Failures. We all suffer from them: payment apps that don't work, websites that are down, or software that doesn't cooperate. Often just irritating, but for businesses, downtime is a huge cost whose bill can run into millions. Some outages can spread like an oil slick: We saw this in the Flevoland power failure, for example: due to a fuse not working, a short circuit could occur. Subsequently, a fire occurred, trains did not run, and locks could not function.

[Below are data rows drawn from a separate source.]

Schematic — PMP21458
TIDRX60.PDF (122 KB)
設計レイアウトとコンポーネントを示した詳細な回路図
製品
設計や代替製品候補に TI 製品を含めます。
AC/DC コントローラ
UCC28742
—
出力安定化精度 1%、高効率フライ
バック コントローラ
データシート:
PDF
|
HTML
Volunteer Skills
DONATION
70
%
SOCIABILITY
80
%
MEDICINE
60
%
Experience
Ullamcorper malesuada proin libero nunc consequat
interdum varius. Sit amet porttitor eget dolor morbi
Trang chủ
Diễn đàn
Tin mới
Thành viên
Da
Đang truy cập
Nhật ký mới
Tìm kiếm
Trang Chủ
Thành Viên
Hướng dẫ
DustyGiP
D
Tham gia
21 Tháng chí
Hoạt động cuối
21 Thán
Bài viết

To prevent such problems, the University of Twente, Saxion University of Applied Sciences, TNO-ESI and VU University Amsterdam are working on using artificial intelligence to better predict and prevent outages. They have received a three million euro research grant for the project ZORRO (Engineering for Zero Downtime in Cyber-Physical Systems via Intelligent Diagnostic). The kick-off of the project took place yesterday.

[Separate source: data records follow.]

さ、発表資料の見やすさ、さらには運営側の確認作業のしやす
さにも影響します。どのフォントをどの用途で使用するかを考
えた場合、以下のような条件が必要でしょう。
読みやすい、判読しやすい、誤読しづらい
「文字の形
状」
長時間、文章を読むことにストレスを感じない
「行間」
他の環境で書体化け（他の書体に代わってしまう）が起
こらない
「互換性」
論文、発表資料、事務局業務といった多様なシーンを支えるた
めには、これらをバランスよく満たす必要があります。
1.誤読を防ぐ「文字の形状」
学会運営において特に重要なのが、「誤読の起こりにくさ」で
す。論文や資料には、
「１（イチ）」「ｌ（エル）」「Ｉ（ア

"Intelligent diagnostics is an active research area; where several research projects are ongoing ZORRO is unique because we focus on the system as a whole, rather than individual components," explains Mariƫlle Stoelinga, professor of Risk Management for High-tech systems at the University of Twente. "This makes it complex: within a system, the components have all kinds of complex interactions and dependencies. To develop diagnostics for that, that is. The challenge. For example, we want to develop efficient monitoring systems through smart combinations of sensors. Another work package in the project focuses on linking domain knowledge to data-driven algorithms. For this, we develop new diagnostic models and integrate them into the development path for high-tech systems."
ZORRO
The ZORRO project works on diagnostic methods for high-tech systems, such as MRI scanners and printers. By continuously monitoring their behaviour with appropriate sensors, AI algorithms can detect anomalous patterns in the sensor signals, and relate these to their root causes. Appropriate measures, such as replacement or repair, can then be taken in time to prevent failures.
Co-project leader Carmen Bratosin of TNO-ESI: "This multi-company programme gives us confidence in wide applicability. It enables us to accelerate our efforts to realise ESI's diagnostics roadmap for the high-tech industry."